Mendiang Topan meninggal dunia di RS Wava Husada Kepanjen usai mengeluhkan sakit perut sejak pagi. Di hari-hari sebelumnya, Topan tidak menunjukkan tanda-tanda sakit dan beraktivitas seperti biasa. Bahkan, pada Senin (24/8/2026), Topan masih mengisi acara di Sidoarjo.
“Kemarin malam, seharusnya (almarhum) mengisi acara di Lamongan,” ujar istri Topan, Widha Rifka Donna saat ditemui di rumah duka yang berlokasi di Desa Sukoraharjo, Kecamatan Kepanjen, Kabupaten Malang, Jumat (28/8/2026).

Saat merasa tubuhnya tidak sehat, Topan memutuskan untuk membatalkan penampilannya di Lamongan.

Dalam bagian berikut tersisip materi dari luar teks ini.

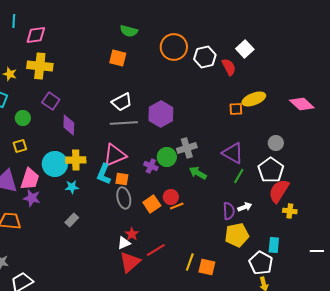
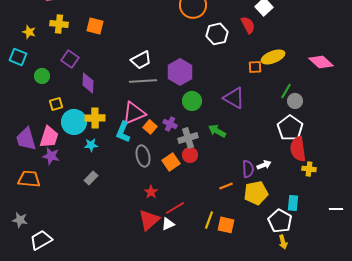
white hexagon: (205, 57) -> (217, 34), moved
orange square: (118, 58) -> (95, 26), moved
yellow cross: (40, 66) -> (59, 24), size x0.7
yellow square: (20, 146) -> (56, 104), moved
gray cross: (187, 148) -> (188, 138), moved
purple triangle: (233, 153) -> (234, 98), moved
green circle: (167, 157) -> (192, 101), moved
green line: (239, 176) -> (286, 91), moved
orange square: (122, 179) -> (150, 127), moved, turned 32
red semicircle: (279, 191) -> (298, 149), turned -40
orange line: (177, 206) -> (226, 186), moved
white triangle: (124, 243) -> (168, 224), moved

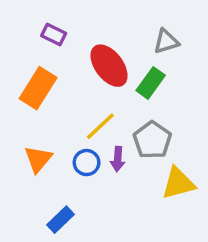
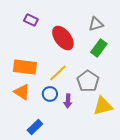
green rectangle: (151, 83) -> (99, 48), moved
orange rectangle: (38, 88) -> (25, 67), moved, turned 65
orange triangle: (38, 159) -> (22, 92), turned -36
purple arrow: (118, 159) -> (68, 101), moved

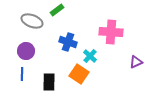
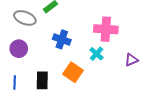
cyan cross: (90, 56) -> (97, 54), moved
blue line: (22, 74) -> (15, 82), moved

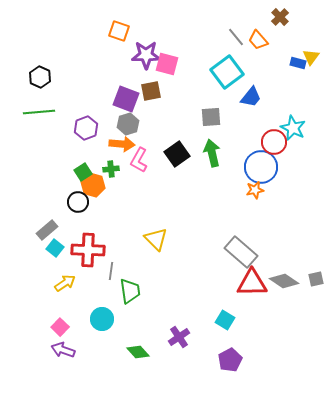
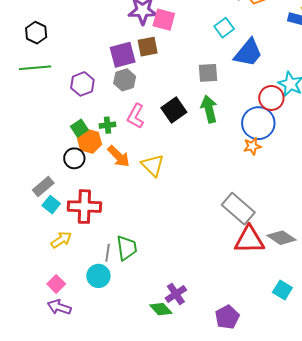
cyan square: (227, 72) -> (224, 28), size x0.6
blue trapezoid: (251, 97) -> (248, 53), size x1.4
purple square: (126, 99) -> (123, 55), turned -36
orange arrow: (122, 144) -> (119, 156), moved, turned 40
yellow triangle: (156, 239) -> (153, 165), moved
gray line: (111, 271) -> (108, 253), moved
cyan square: (225, 320) -> (282, 290), moved
green diamond: (138, 352) -> (161, 309), moved

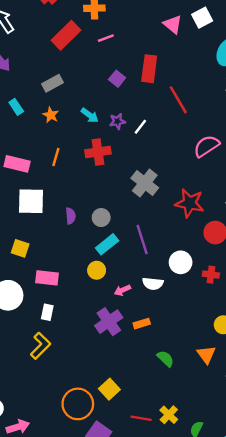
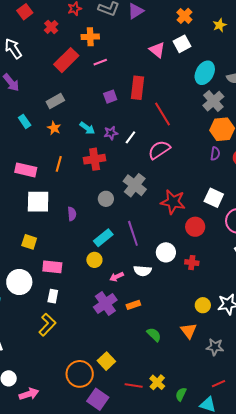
purple square: (117, 79) -> (110, 97), turned 32
pink semicircle: (206, 146) -> (159, 150), moved
gray circle: (101, 218) -> (106, 199), moved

Ia sempat menghubungi panitia untuk mengkomunikasikan kondisi kesehatannya.
Untuk meredakan sakit perutnya, Topan sempat mengonsumsi obat lambung, makan bubur, dan tidur. Sekitar satu jam kemudian, ia berteriak dari dalam kamar. Saat Widha mengecek kondisi Topan, ia melihat Topan kejang dan kelopak matanya menjadi putih.
Baca juga: Patut Dikunjungi! Museum Srimulat di Kota Batu Hadirkan Nostalgia Grup Lawak Legendaris Indonesia
Widha kemudian menghubungi putrinya, Angela untuk mengantar Topan ke rumah sakit. Di sepanjang perjalanan menuju rumah sakit, Topan kerap mengeluh sakit dan ingin menelpon saudara-saudaranya.
“Sesampainya di rumah sakit, saya minta beliau untuk istighfar,” kata Widha.
Di rumah sakit, detak jantung Topan sempat melemah. Tekanan darahnya pun turun hingga 50/35. Dokter melakukan upaya resusitasi hingga lima kali, namun kondisi Topan tak kunjung membaik.
Dokter pun meminta keluarga untuk mengikhlaskan pelawak senior tersebut. Topan dinyatakan meninggal dunia karena henti jantung. Jenazah almarhum dimandikan di RS Wava Husada dan dimakamkan di kampung halamannya di Kecamatan Sumberpucung, Kabupaten Malang.
Baca juga: Google Doodle Kenang Maestro Didi Kempot, Godfather of Broken Heart Indonesia
Widha menyebut, suaminya tidak memiliki riwayat sakit jantung. Akan tetapi, tekanan darahnya kerap tinggi. Bahkan di pagi hari sebelum ia sakit, tekanan darah atas (sistolik) Topan mencapai 179.
“Tidak ada tanda-tanda, tidak ada firasat apapun. (Kematian almarhum) benar-benar mendadak,” ujarnya.
Topan bahkan sudah memiliki jadwal manggung selama beberapa hari ke depan. Biasanya, ia memang mendapatkan banyak undangan untuk mengisi acara di momen Maulid Nabi.
Pada Minggu (30/8/2026), Topan semestinya mengisi acara di Jember. Lalu pada Jumat (4/8/2026), Topan diundang untuk mengisi acara di Sendangbiru. Sementara pada Sabtu (5/8/2026), Topan dijadwalkan menghibur warga Blitar.